In sharp contrast to the prior art and according to aspects of the present disclosure, we now disclose a two-step method using transfer learning to reduce EDFA model error accumulation in a multi-span system.

As we shall describe further, the first step of our inventive method employs existing pretrained component-level ML-based EDFA models in chain to create a large synthetic dataset. The synthetic dataset includes all related features and labels for a specific end-to-end link.

A source model is trained based on the large synthetic dataset. To accommodate a performance prediction gap between real link condition and the source model which is trained on synthetic dataset, our inventive method employs a second step that collects a few measurements from the real end-to-end link and makes few-shots learning to transfer the synthesis-data-based source model to real-data-based target model.

BRIEF DESCRIPTION OF THE DRAWING

FIG. 1 is a schematic diagram showing an illustrative pipeline using component-level EDFA models and a few-shot end-to-end measurement to train an end-to-end model according to aspects of the present disclosure.

FIG. 2 is a schematic diagrams showing an illustrative EDFA model architecture according to aspects of the present disclosure.

FIG. 3 is a schematic diagram showing an illustrative pipeline using pretrained EDFA models to generate end-to-end synthesis dataset according to aspects of the present disclosure.

FIG. 4 is a schematic block diagram showing illustrative features of our inventive method according to aspects of the present disclosure.

FIG. 5 is a schematic diagram showing an illustrative experimental setup for simultaneous data transmission and link monitoring using BOTDA for a hybrid-fiber link according to aspects of the present disclosure.

FIG. 6 is a schematic diagram showing an illustrative model merging diagram for 1 span according to aspects of the present disclosure.

FIG. 7 shows in tabular form fiber length for different end-to-end links, in which italic numbers represent field fibers, according to aspects of the present disclosure.

DETAILED DESCRIPTION OF THE INVENTION

The following merely illustrates the principles of this disclosure. It will thus be appreciated that those skilled in the art will be able to devise various arrangements which, although not explicitly described or shown herein, embody the principles of the disclosure and are included within its spirit and scope.

Furthermore, all examples and conditional language recited herein are intended to be only for pedagogical purposes to aid the reader in understanding the principles of the disclosure and the concepts contributed by the inventor(s) to furthering the art and are to be construed as being without limitation to such specifically recited examples and conditions.

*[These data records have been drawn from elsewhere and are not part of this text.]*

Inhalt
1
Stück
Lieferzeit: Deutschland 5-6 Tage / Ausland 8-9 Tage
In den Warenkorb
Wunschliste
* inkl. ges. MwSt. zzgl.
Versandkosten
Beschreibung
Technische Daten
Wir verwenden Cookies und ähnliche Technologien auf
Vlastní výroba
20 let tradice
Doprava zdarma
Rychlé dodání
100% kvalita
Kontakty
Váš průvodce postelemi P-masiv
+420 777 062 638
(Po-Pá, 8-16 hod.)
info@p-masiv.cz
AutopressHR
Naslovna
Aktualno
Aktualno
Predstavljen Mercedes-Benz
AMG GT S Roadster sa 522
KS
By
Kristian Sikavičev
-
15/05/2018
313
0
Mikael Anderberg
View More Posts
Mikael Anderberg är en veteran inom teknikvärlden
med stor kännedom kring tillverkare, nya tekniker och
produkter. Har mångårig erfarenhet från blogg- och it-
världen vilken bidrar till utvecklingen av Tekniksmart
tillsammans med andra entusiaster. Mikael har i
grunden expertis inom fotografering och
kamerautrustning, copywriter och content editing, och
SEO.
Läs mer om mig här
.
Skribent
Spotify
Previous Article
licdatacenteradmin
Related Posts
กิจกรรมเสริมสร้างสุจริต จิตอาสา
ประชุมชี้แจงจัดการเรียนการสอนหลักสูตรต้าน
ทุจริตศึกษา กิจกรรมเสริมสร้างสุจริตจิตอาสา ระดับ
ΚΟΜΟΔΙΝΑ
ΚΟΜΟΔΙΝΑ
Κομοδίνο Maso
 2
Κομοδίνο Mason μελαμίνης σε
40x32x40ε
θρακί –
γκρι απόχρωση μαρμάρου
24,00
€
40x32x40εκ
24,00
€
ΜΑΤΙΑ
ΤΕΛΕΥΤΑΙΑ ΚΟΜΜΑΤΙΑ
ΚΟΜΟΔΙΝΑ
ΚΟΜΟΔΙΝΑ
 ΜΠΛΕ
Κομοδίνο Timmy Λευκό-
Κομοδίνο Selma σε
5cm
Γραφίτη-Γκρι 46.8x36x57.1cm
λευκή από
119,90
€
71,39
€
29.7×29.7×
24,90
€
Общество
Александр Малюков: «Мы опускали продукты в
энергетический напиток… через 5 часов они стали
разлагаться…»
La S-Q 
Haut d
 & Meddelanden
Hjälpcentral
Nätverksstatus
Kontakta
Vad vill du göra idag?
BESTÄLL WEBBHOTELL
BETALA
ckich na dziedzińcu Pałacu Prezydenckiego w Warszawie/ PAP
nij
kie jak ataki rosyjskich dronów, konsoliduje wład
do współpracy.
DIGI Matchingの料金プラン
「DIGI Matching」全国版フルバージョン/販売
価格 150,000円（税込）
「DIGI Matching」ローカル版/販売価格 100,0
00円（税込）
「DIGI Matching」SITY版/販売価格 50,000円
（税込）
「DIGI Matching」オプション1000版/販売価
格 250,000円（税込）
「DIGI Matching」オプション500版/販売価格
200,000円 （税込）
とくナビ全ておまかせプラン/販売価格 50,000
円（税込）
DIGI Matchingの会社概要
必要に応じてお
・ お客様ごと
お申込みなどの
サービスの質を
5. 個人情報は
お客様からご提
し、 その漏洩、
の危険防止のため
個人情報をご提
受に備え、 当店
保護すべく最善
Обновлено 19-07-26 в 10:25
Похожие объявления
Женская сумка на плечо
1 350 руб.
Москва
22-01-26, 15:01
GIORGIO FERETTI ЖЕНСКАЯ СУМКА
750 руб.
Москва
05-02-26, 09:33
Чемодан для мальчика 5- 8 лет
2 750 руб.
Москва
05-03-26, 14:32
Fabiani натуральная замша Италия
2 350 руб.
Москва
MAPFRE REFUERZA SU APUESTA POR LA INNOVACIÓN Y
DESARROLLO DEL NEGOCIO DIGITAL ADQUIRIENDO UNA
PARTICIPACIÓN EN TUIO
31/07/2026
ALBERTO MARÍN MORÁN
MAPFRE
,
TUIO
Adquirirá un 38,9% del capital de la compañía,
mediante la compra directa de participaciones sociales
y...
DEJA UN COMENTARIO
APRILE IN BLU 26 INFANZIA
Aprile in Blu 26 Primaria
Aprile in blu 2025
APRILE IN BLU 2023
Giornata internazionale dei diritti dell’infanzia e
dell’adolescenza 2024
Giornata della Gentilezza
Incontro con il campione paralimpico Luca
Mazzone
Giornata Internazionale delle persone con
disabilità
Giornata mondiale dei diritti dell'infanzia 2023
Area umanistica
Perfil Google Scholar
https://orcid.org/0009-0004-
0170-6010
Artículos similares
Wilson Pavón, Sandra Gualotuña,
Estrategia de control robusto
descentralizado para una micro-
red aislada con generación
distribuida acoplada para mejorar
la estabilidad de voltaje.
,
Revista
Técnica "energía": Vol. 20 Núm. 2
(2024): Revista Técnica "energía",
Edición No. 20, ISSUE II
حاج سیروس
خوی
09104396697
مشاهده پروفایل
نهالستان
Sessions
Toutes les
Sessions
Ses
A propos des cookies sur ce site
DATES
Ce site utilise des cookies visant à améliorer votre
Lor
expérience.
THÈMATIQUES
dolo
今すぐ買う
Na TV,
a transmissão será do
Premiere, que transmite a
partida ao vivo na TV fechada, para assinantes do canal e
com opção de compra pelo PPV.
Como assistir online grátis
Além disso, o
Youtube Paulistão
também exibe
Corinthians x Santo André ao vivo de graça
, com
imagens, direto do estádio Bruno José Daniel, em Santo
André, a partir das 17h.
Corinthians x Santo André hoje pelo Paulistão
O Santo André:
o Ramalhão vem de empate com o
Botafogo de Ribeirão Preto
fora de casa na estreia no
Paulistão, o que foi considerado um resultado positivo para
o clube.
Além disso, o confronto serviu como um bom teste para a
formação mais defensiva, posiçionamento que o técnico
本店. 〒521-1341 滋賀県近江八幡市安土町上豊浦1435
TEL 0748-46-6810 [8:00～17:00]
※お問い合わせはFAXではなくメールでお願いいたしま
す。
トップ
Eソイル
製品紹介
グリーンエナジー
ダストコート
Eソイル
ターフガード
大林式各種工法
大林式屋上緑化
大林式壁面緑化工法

Moreover, all statements herein reciting principles, aspects, and embodiments of the disclosure, as well as specific examples thereof, are intended to encompass both structural and functional equivalents thereof. Additionally, it is intended that such equivalents include both currently known equivalents as well as equivalents developed in the future, i.e., any elements developed that perform the same function, regardless of structure.

Thus, for example, it will be appreciated by those skilled in the art that any block diagrams herein represent conceptual views of illustrative circuitry embodying the principles of the disclosure.

Unless otherwise explicitly specified herein, the FIGs comprising the drawing are not drawn to scale.

As noted previously, we disclose a two-steps method using transfer learning to reduce the EDFA model error accumulation in a multi-span system. The first step uses existing, pretrained component-level ML-based EDFA models in chain to create a large synthetic dataset. The synthetic dataset includes all related features and labels for a specific end-to-end link.

A source model is trained based on the large synthetic dataset. To handle the performance prediction gap between real link condition and the source model, which is trained on synthetic dataset, we employed a second step is collecting a few measurements from the real end-to-end link and making few-shots learning to transfer the synthesis-data-based source model to real-data-based target model

While there is always a debate among those skilled in the art with respect to a digital twin system namely, which one is better between a component-level model or an end-to-end model. For a component-level model, it is easy to measure and applied to all different topologies. The drawback of component-level model is the error will accumulate when the number of components becomes larger.

However, for the end-to-end model, the accuracy remains high whenever the number of components is larger. As for end-to-end model, operators must redo full-scale measurements on the link every time the topology is changed.

Our inventive method fills the gap between the component-level models and end-to-end models, which applies to different topologies just with a few numbers of measurements.

Our first inventive feature is we use existing individual EDFA models to generate the dataset, which fully uses the existing knowledge inside the component-level model and can be applied to any topology. Our second inventive feature is to use transfer learning to compensate the accumulated error by feeding the model with a few real end-to-end measurements.

FIG. 1 is a schematic diagram showing an illustrative pipeline using component-level EDFA models and a few-shots end-to-end measurement to train an end-to-end model according to aspects of the present disclosure.

As those skilled in the art will understand and appreciate, few-shots end-to-end measurement is a technique in machine learning where a model is trained on a limited dataset and is then expected to perform well on new, unseen data. This approach is particularly useful when data is scarce or expensive to obtain. Few-shots exhibits a number of key components.

Few-Shot Learning: This involves training a model with only a few examples of each class. The goal is to enable the model to generalize to unseen data from those limited examples.

End-to-End Measurement: This refers to the process of directly measuring the desired output from the input without intermediate steps. In the context of few-shot learning, it means the model can directly predict the class or category of a new image without requiring additional feature extraction or intermediate representations.

Few-shot learning has been applied to a number of applications.

• • Image Classification: Identifying objects in images with limited training data.
  • Natural Language Processing: Understanding and generating text with few examples.
  • Medical Image Analysis: Diagnosing diseases from medical images with limited patient data.

Techniques employed with few-shot learning include the following.

• • Meta-Learning: Training a model to learn how to learn from few examples. This involves training on multiple tasks with limited data each.
  • Metric Learning: Learning a distance metric between examples that can be used to classify new data.
  • Data Augmentation: Creating new training data from existing examples to increase the effective size of the dataset.

Benefits of few-shot learning include the following.

• • Efficiency: Requires less data, making it suitable for scenarios where data collection is expensive or time-consuming.
  • Flexibility: Can be applied to various domains and tasks.
  • Generalization: Models trained with few-shot learning can often generalize well to unseen data, demonstrating their ability to learn from limited information.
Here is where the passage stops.